Carbon reductionism can pave the way for bad policy, but I think it also makes it more difficult to build the movements that can force good policy into being. Carbon emissions are kind of abstract, and their effects on the climate are delayed and dispersed. Immediate and acute sources of harm from pollution and environmental degradation are more tangible and, as frontline environmental justice struggles demonstrate, that type of harm can be galvanizing. The air pollution that comes along with carbon emissions kills over 10 million people per year and afflicts countless others with debilitating damage to their brains, hearts, or lungs. Polluted drinking water, contaminated soil, workplace exposure to hazardous chemicals and pesticides, toxic algal blooms, microplastics in our bodies, and many more forms of ecological degradation cause daily harm to human and nonhuman nature alike. Nobody wants to be poisoned, and that is an opening that can create ecological interests in building a working class for itself.

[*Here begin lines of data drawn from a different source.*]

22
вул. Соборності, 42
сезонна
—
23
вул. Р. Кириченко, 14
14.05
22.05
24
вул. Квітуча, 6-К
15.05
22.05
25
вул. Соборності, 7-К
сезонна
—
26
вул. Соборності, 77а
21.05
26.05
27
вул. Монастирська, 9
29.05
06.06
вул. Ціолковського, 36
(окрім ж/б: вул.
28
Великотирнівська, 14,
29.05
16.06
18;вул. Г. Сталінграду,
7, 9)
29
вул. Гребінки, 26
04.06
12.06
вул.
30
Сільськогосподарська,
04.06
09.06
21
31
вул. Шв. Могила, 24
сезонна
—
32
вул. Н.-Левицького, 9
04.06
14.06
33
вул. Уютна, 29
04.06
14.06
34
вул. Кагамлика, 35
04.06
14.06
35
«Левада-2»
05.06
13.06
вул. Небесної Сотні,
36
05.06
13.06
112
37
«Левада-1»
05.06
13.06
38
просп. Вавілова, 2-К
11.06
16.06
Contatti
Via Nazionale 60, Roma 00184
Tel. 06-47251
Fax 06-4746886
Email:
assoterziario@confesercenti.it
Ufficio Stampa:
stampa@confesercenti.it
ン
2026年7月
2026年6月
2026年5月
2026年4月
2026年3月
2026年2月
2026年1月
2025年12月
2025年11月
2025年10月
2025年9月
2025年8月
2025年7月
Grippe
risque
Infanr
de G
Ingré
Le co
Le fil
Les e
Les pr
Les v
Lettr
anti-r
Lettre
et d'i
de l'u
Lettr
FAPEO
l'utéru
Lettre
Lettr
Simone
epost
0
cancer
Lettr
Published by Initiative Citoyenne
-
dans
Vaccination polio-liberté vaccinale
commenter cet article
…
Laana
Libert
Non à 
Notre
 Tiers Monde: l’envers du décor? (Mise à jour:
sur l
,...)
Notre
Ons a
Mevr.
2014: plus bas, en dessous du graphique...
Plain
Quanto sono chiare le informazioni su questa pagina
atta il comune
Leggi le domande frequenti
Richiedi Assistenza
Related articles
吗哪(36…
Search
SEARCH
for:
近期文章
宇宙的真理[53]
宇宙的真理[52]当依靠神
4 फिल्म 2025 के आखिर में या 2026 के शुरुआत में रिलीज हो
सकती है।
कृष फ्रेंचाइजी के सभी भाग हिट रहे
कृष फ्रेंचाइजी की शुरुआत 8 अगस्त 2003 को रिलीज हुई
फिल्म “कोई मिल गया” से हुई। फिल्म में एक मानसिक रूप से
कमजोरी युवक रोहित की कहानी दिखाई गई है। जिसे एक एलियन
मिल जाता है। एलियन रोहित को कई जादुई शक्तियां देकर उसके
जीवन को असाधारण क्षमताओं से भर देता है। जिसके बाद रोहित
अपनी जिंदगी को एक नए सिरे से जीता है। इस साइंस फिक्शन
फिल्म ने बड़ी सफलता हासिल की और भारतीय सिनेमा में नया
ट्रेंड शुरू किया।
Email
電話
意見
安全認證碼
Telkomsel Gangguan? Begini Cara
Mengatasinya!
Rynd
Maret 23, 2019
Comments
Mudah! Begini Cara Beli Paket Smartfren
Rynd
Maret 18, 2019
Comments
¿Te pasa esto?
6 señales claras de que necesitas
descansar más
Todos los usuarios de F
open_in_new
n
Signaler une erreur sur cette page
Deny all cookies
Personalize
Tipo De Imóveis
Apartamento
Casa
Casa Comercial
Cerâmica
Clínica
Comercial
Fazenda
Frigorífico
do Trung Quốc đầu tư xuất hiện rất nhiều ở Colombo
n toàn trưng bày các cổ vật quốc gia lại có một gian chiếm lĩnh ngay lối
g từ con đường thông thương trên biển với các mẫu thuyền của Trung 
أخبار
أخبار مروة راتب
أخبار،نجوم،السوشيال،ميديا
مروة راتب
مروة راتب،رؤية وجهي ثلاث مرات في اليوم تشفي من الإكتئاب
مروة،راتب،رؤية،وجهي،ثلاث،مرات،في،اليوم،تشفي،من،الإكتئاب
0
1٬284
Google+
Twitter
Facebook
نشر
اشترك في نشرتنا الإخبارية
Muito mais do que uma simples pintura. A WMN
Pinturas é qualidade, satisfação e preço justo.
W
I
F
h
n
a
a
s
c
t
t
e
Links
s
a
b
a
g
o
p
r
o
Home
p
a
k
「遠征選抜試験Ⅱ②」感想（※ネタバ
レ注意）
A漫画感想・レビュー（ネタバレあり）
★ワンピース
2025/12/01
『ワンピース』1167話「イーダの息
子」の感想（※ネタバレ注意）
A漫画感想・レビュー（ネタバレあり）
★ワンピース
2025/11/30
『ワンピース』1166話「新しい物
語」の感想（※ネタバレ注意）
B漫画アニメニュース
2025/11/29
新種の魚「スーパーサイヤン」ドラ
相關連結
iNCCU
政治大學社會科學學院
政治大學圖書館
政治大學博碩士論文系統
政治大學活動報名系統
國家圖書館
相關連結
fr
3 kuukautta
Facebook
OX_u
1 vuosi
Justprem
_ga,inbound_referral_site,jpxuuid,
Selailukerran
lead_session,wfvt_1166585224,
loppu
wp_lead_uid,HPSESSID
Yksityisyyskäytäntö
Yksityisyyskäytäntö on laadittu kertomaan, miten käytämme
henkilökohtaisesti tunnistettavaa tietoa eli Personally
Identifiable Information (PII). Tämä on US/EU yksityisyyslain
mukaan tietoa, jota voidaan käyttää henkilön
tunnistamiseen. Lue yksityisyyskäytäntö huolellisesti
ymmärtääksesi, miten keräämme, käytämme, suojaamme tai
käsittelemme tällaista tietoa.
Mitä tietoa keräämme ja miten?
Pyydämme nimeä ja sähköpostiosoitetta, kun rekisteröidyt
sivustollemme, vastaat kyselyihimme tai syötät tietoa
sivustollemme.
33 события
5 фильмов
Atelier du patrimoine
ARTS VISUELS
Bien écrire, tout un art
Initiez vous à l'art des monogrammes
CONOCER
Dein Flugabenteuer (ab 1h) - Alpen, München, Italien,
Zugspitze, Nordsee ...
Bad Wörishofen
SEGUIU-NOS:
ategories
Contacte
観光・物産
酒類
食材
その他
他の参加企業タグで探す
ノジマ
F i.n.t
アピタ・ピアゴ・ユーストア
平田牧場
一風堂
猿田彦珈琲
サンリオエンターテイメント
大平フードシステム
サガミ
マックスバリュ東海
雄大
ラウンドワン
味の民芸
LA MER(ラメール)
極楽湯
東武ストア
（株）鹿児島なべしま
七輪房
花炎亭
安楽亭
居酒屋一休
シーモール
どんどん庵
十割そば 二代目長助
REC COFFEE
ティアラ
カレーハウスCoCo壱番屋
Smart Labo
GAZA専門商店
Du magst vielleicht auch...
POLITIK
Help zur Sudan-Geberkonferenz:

Moreover, carbon reductionism puts the focus on how carbon emissions occur rather than why, which means the root causes remain unaddressed. Political ecological analysis can show us the systems, structures, and forces underlying why a section of rainforest in Indigenous territory is burned, why a peasant farmer is dispossessed of their land, why a wetland is drained and paved over, or why fossil fuels are extracted and burned. The vastly unequal power relations that produce exploitation and environmental degradation are not natural or inevitable, and avoiding confrontation with them will be ineffective in stopping the climate crisis and will further exacerbate the other planetary boundaries.
The way our society is structured is unjust and unsustainable in ways that are totalizing and dire. Carbon reductionism protects the powerful and obscures the scale and scope of the damage being done; there is no such thing as apolitical carbon emissions divorced from any larger systems of exploitation or other ecological crises. We need to operate with a holistic, socio-ecological understanding of the world in order to understand how and why climate and environmental degradation occurs and to produce just and sustainable relationships with each other and the rest of nature. All of our planetary crises and all of our struggles against various forms of injustice are fundamentally, inescapably intertwined.